SO. You guys – we did. We bought our house that we live in now with 20% down and our mortgage is under $300 a month. This is why we did this. We can also now (and only now) afford to send our kids to private school.
We live differently on purpose. Now if catastrophe hits the fan, our family won’t crumble. We finally have better health insurance and this is the first year in the last eleven that we haven’t ended the year paying out of pocket almost double what we’re allowed to contribute to our HSA. This might be the year we actually carry a balance to be able to save up for emergencies where insurance is concerned.
I really like to budget, I love numbers. I get jazzed about this stuff and yes, with our low monthly output and no debt (aside from the mortgage) to our name – we can do more with our income. This is how we’ve given ourselves “raises” through the years. We reduce the amount going out so the amount coming in looks like it’s growing even though it isn’t.
But it’s still hard because money is still money and it buys really fun things and we still have to say no and save and work and have goals.
My eyes are a little bonkers. I realize this is either really interesting or completely irrelevant to you, I get it. I wish more people would talk about this because it fascinates me.
As a teenager I set myself up on a budget based on percentages. So, when I got a paycheck (or cash from babysitting) I would automatically calculate 30% of what I earned for savings, 10% towards gifts/tithes, 15% towards gas/car maintenance, 30% towards spending and the other 15% went into a slush fund of sorts to build up for things like insurance or my eventual cell phone bill. I changed the percentages when needed (like every 6 months if my expenses changed) but I was pretty strict with my self and how I managed my (very little) income.
Alllllllllllll these years later I’m still doing a version of this. Only it’s not based on percentages and instead of me calculating the amounts for our categories, our direct deposit does it for us.
EASIEST THING IN THE WHOLE WORLD.
I wanted to talk about this for a few reasons, one because I’m a geek and setting up budgets for automatic saving or spending (automatic bill pay anyone? Oh my gosh, now we’re talking. You’re so naughty) is one of my secret powers that I want to share with you but also, as it turns out, not a lot of people think the way we do about this kind of stuff.
I realize that if you find yourself in a similar situation to where we were six years ago your train of thought might not lead you to the hop-scotch selling and building and renting as it did us but I guess I’m weird? It’s like walking into a house and seeing the walls come down. I can just see it.

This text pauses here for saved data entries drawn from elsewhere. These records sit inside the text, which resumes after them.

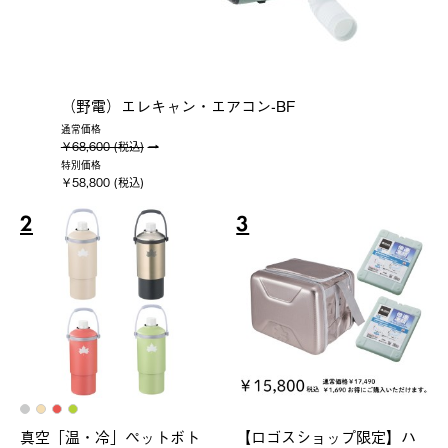
（野電）エレキャン・エアコン-BF
通常価格
￥68,600 (税込)
特別価格
￥58,800 (税込)
2
3
真空「温・冷」ペットボト
【ロゴスショップ限定】ハ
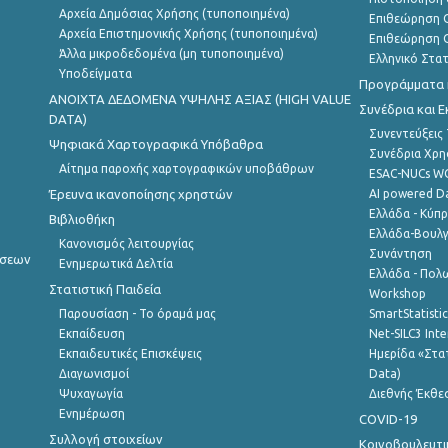
Αρχεία Δημόσιας Χρήσης (τυποποιημένα)
Επιθεώρηση Ο
Αρχεία Επιστημονικής Χρήσης (τυποποιημένα)
Επιθεώρηση Ο
Άλλα μικροδεδομένα (μη τυποποιημένα)
Ελληνικό Στα
Υποδείγματα
Προγράμματα κ
ANOIXTA ΔΕΔΟΜΕΝΑ ΥΨΗΛΗΣ ΑΞΙΑΣ (HIGH VALUE
Συνέδρια και 
DATA)
Συνεντεύξεις
Ψηφιακά Χαρτογραφικά Υπόβαθρα
Συνέδρια Χρ
Αίτημα παροχής χαρτογραφικών υποβάθρων
ESAC-NUCs 
Έρευνα ικανοποίησης χρηστών
AI powered Dat
Ελλάδα - Κύπ
Βιβλιοθήκη
Ελλάδα-Βουλγ
Κανονισμός λειτουργίας
Συνάντηση
ήσεων
Ενημερωτικά Δελτία
Ελλάδα - Πολω
Στατιστική Παιδεία
Workshop
Παρουσίαση - Το όραμά μας
SmartStatisti
Εκπαίδευση
Net-SILC3 Int
Εκπαιδευτικές Επισκέψεις
Ημερίδα «Στατ
Διαγωνισμοί
Data)
Ψυχαγωγία
Διεθνής Έκθε
Ενημέρωση
COVID-19
Συλλογή στοιχείων
Κοινοβουλευτι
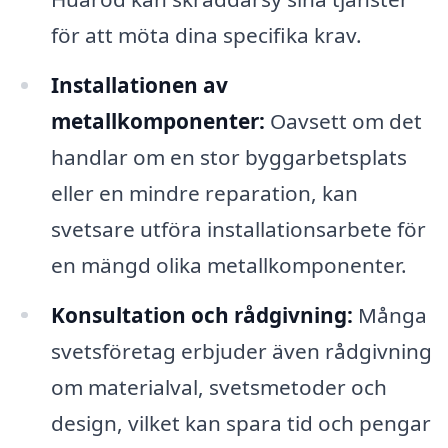
för att möta dina specifika krav.
Installationen av
metallkomponenter:
Oavsett om det
handlar om en stor byggarbetsplats
eller en mindre reparation, kan
svetsare utföra installationsarbete för
en mängd olika metallkomponenter.
Konsultation och rådgivning:
Många
svetsföretag erbjuder även rådgivning
om materialval, svetsmetoder och
design, vilket kan spara tid och pengar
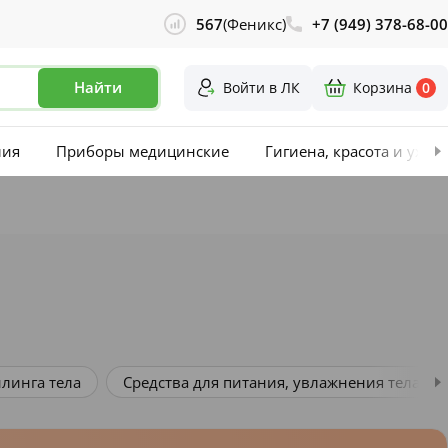
567
(Феникс)
+7 (949) 378-68-00
Найти
Войти в ЛК
Корзина
0
лия
Приборы медицинские
Гигиена, красота и уход
питания, увлажнения тела
Кинезиотейпирование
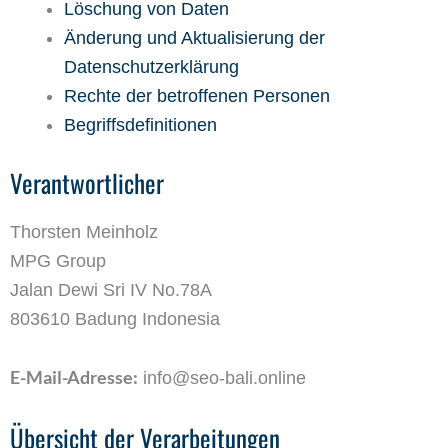
Löschung von Daten
Änderung und Aktualisierung der
Datenschutzerklärung
Rechte der betroffenen Personen
Begriffsdefinitionen
Verantwortlicher
Thorsten Meinholz
MPG Group
Jalan Dewi Sri IV No.78A
803610 Badung Indonesia
E-Mail-Adresse:
info@seo-bali.online
Übersicht der Verarbeitungen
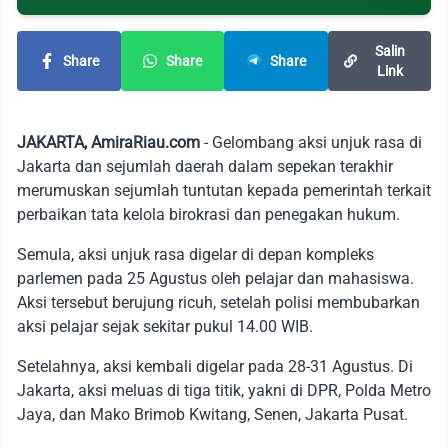
Salin
Share
Share
Share
Link
JAKARTA, AmiraRiau.com
- Gelombang aksi unjuk rasa di
Jakarta dan sejumlah daerah dalam sepekan terakhir
merumuskan sejumlah tuntutan kepada pemerintah terkait
perbaikan tata kelola birokrasi dan penegakan hukum.
Semula, aksi unjuk rasa digelar di depan kompleks
parlemen pada 25 Agustus oleh pelajar dan mahasiswa.
Aksi tersebut berujung ricuh, setelah polisi membubarkan
aksi pelajar sejak sekitar pukul 14.00 WIB.
Setelahnya, aksi kembali digelar pada 28-31 Agustus. Di
Jakarta, aksi meluas di tiga titik, yakni di DPR, Polda Metro
Jaya, dan Mako Brimob Kwitang, Senen, Jakarta Pusat.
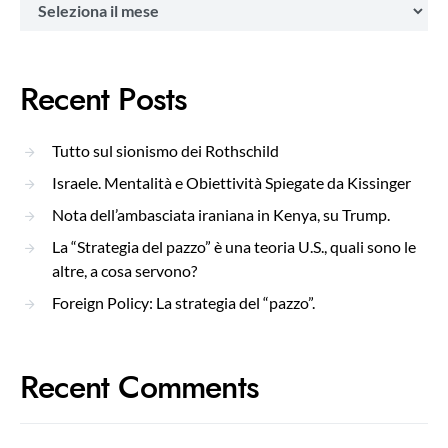
Archivi
Recent Posts
Tutto sul sionismo dei Rothschild
Israele. Mentalità e Obiettività Spiegate da Kissinger
Nota dell’ambasciata iraniana in Kenya, su Trump.
La “Strategia del pazzo” è una teoria U.S., quali sono le
altre, a cosa servono?
Foreign Policy: La strategia del “pazzo”.
Recent Comments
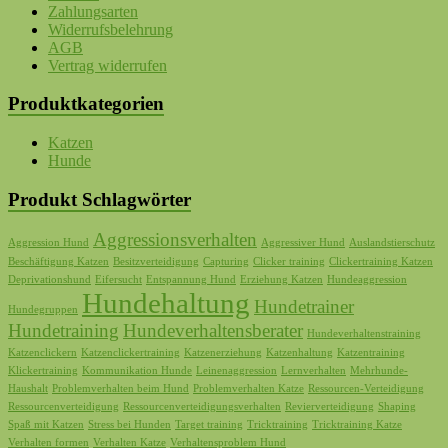
Zahlungsarten
Widerrufsbelehrung
AGB
Vertrag widerrufen
Produktkategorien
Katzen
Hunde
Produkt Schlagwörter
Aggressionsverhalten
Aggression Hund
Aggressiver Hund
Auslandstierschutz
Beschäftigung Katzen
Besitzverteidigung
Capturing
Clicker training
Clickertraining Katzen
Deprivationshund
Eifersucht
Entspannung Hund
Erziehung Katzen
Hundeaggression
Hundehaltung
Hundetrainer
Hundegruppen
Hundetraining
Hundeverhaltensberater
Hundeverhaltenstraining
Katzenclickern
Katzenclickertraining
Katzenerziehung
Katzenhaltung
Katzentraining
Klickertraining
Kommunikation Hunde
Leinenaggression
Lernverhalten
Mehrhunde-
Haushalt
Problemverhalten beim Hund
Problemverhalten Katze
Ressourcen-Verteidigung
Ressourcenverteidigung
Ressourcenverteidigungsverhalten
Revierverteidigung
Shaping
Spaß mit Katzen
Stress bei Hunden
Target training
Tricktraining
Tricktraining Katze
Verhalten formen
Verhalten Katze
Verhaltensproblem Hund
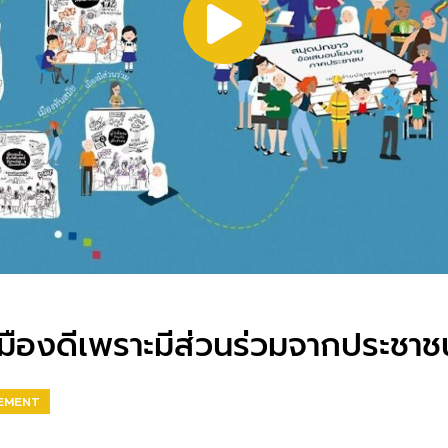
ืองดีเพราะมีส่วนร่วมจากประชาช
EMENT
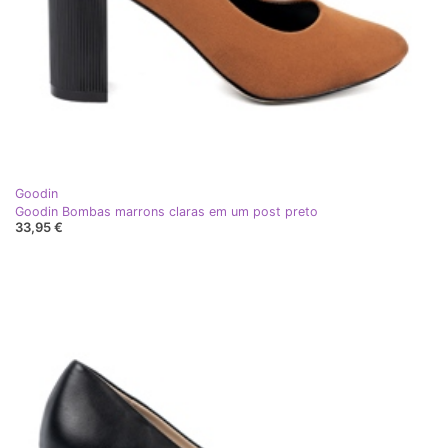
Goodin
Goodin Bombas marrons claras em um post preto
33,95 €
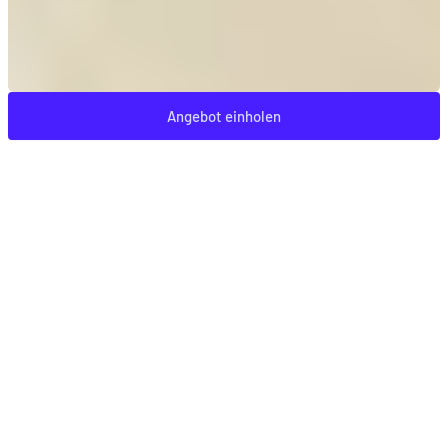
Angebot einholen
VERBESSERN SIE IHR ZUHAUSE MIT AJM-FENSTERN:
MAXIMALE DÄMMUNG UND MODERNES DESIGN FÜR MEHR
ENERGIEEFFIZIENZ.
In der heutigen schnelllebigen Zeit ist das Zuhause
mehr denn je unser Rückzugsort geworden – ein Ort, an
dem Komfort, Nachhaltigkeit und Ästhetik harmonisch
verbunden werden und eine beruhigende und
inspirierende Wirkung auf uns haben. AJM-Fenster,
Balkontüren und Schiebesysteme sind speziell für den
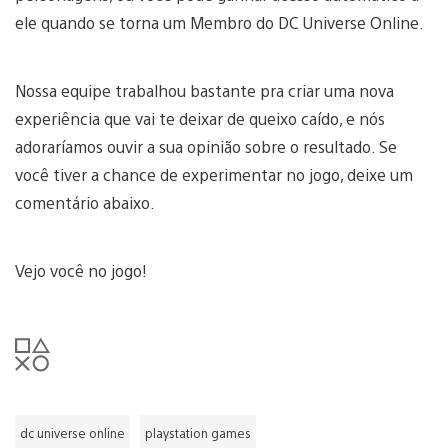
ele quando se torna um Membro do DC Universe Online.
Nossa equipe trabalhou bastante pra criar uma nova
experiência que vai te deixar de queixo caído, e nós
adoraríamos ouvir a sua opinião sobre o resultado. Se
você tiver a chance de experimentar no jogo, deixe um
comentário abaixo.
Vejo você no jogo!
dc universe online
playstation games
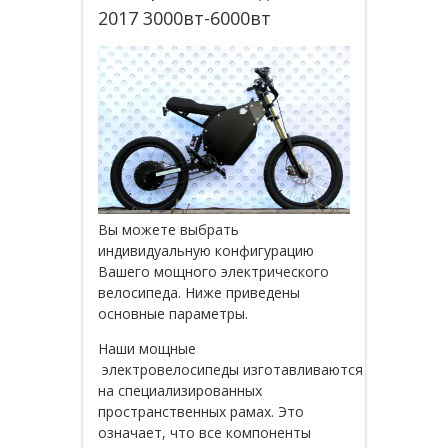
2017 3000вт-6000вт
Вы можете выбрать
индивидуальную конфигурацию
Вашего мощного электрического
велосипеда. Ниже приведены
основные параметры.
Наши мощные
электровелосипеды изготавливаются
на специализированных
пространственных рамах. Это
означает, что все компоненты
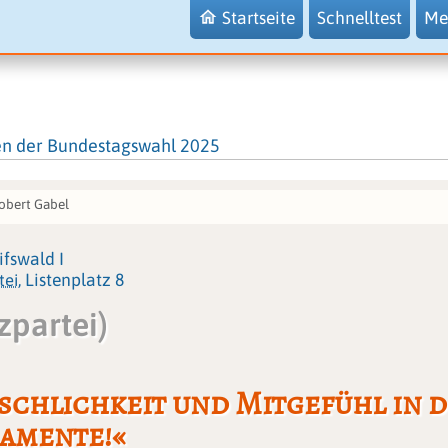
Startseite
Schnelltest
Me
en der Bundestagswahl 2025
obert Gabel
fswald I
tei
, Listenplatz 8
zpartei)
chlichkeit und Mitgefühl in d
amente!«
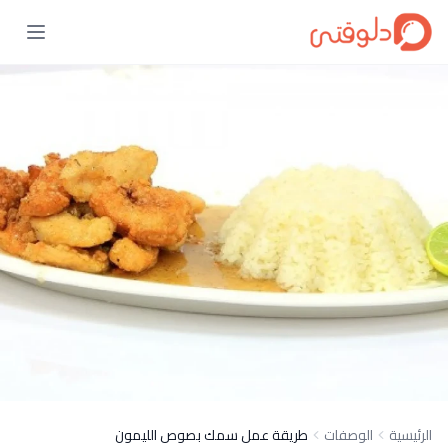
الرئيسية
الوصفات
طريقة عمل سمك بصوص الليمون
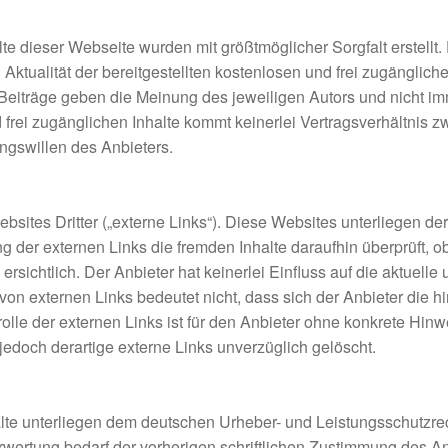
lte dieser Webseite wurden mit größtmöglicher Sorgfalt erstellt
 Aktualität der bereitgestellten kostenlosen und frei zugänglic
eiträge geben die Meinung des jeweiligen Autors und nicht im
d frei zugänglichen Inhalte kommt keinerlei Vertragsverhältnis
ngswillen des Anbieters.
ites Dritter („externe Links“). Diese Websites unterliegen der
ng der externen Links die fremden Inhalte daraufhin überprüft,
sichtlich. Der Anbieter hat keinerlei Einfluss auf die aktuelle
von externen Links bedeutet nicht, dass sich der Anbieter die 
olle der externen Links ist für den Anbieter ohne konkrete Hin
edoch derartige externe Links unverzüglich gelöscht.
halte unterliegen dem deutschen Urheber- und Leistungsschutzr
wertung bedarf der vorherigen schriftlichen Zustimmung des An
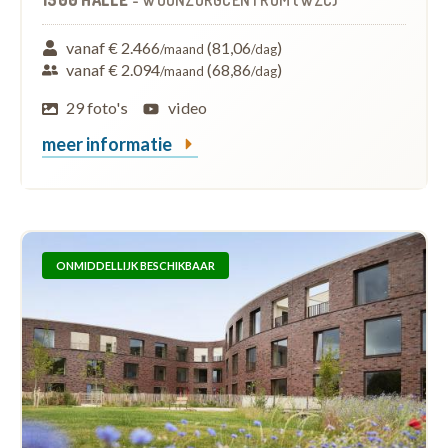
1500 HALLE
-
WOONZORGCENTRUM (WZC)
vanaf € 2.466
(81,06
)
/maand
/dag
vanaf € 2.094
(68,86
)
/maand
/dag
29 foto's
video
meer informatie
ONMIDDELLIJK BESCHIKBAAR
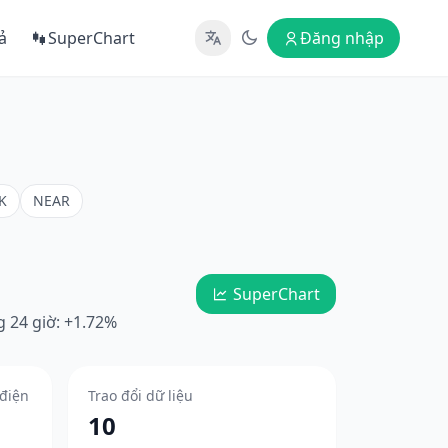
ả
SuperChart
Đăng nhập
K
NEAR
SuperChart
g 24 giờ: +1.72%
 điện
Trao đổi dữ liệu
10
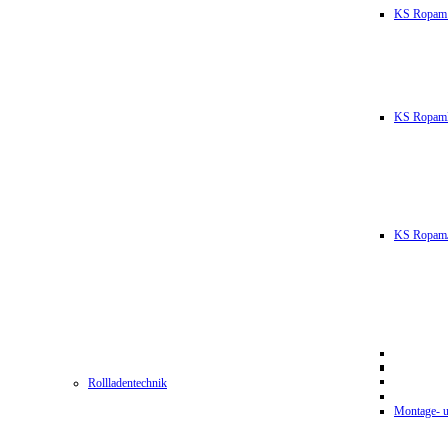
KS Ropam
KS RopamL
KS RopamJ
Rollladentechnik
Montage- u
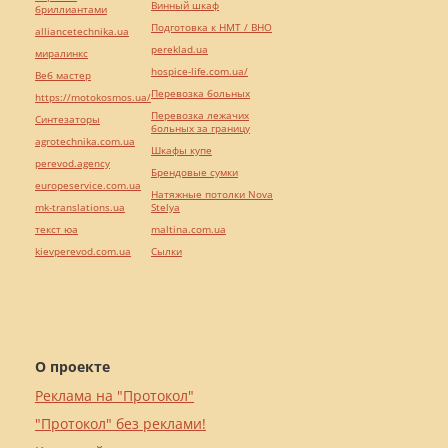
Винный шкаф
бриллиантами
Подготовка к НМТ / ВНО
alliancetechnika.ua
pereklad.ua
миралинкс
hospice-life.com.ua/
Веб мастер
Перевозка больных
https://motokosmos.ua/
Перевозка лежачих
Синтезаторы
больных за границу
agrotechnika.com.ua
Шкафы купе
perevod.agency
Брендовые сумки
europeservice.com.ua
Натяжные потолки Nova
mk-translations.ua
Stelya
текст юа
maltina.com.ua
kievperevod.com.ua
Cылки
О проекте
Реклама на "Протокол"
"Протокол" без реклами!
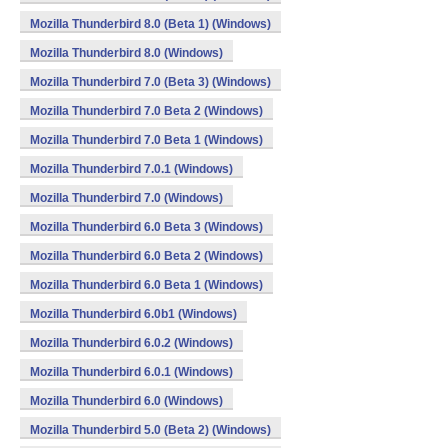
Mozilla Thunderbird 8.0 (Beta 1) (Windows)
Mozilla Thunderbird 8.0 (Windows)
Mozilla Thunderbird 7.0 (Beta 3) (Windows)
Mozilla Thunderbird 7.0 Beta 2 (Windows)
Mozilla Thunderbird 7.0 Beta 1 (Windows)
Mozilla Thunderbird 7.0.1 (Windows)
Mozilla Thunderbird 7.0 (Windows)
Mozilla Thunderbird 6.0 Beta 3 (Windows)
Mozilla Thunderbird 6.0 Beta 2 (Windows)
Mozilla Thunderbird 6.0 Beta 1 (Windows)
Mozilla Thunderbird 6.0b1 (Windows)
Mozilla Thunderbird 6.0.2 (Windows)
Mozilla Thunderbird 6.0.1 (Windows)
Mozilla Thunderbird 6.0 (Windows)
Mozilla Thunderbird 5.0 (Beta 2) (Windows)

Aaron took some convincing, he sort of just expected to have a car payment and house payment and credit cards. Not to abuse, just because thats what he thought it took. Only, I don’t know … I disagree. We don’t have to have it all, I’m not interested in more stuff. Experiences? Yes, let’s do that. Let’s travel and see and taste and explore. Let’s put our dollars to work in our kitchen, on our table, and in our hearts with our memories. Let’s build a life worth more than counting numbers.
So I guess a budget is like really good boundaries, if we want to bring it from tactile to emotional because this girl loves a good metaphor. I love boundaries. There’s more freedom within them than outside of them. If I have absolutely no boundaries then I have no direction. Wide open spaces are only fun for so long and then you start wondering where you can put things. Where does this go? And what if I had a place for that?
I’d argue that I am not Type A. I’m creative and messy and full of feelings and I cry easily and laugh loudly and I like to giggle whenever it bubbles up and I love surprises and adventure and being a free spirit … who also can get down with a budget, a repeatable file system, grocery shopping and menu planning.
But thats what I hope to bring to you in this mini-series of “House Keeping”. My slightly bent, what-works-for-us routines. One last thing? There aren’t short cuts. It’s a lot of work to stay on top of menu planning and budgeting, there isn’t a quick fix, that I’ve found, that lasts. There’s just doing the next right thing. And then the next thing, and then the next. If ordering take out is the budget saving solution to eating at home, then do that. Next month maybe you’ll go to the grocery store on the weekend, and the next maybe you’ll menu plan too … 3 months into small changes you might be cooking your own food from your kitchen and adding up the savings towards a vacation. Or maybe towards the debt you might carry, or the eventual car replacement headed your way.
Whatever it is, doing nothing is actually doing something.
With that little nugget of gold, brought to you by inspirational posters every where, I’m out. Peace.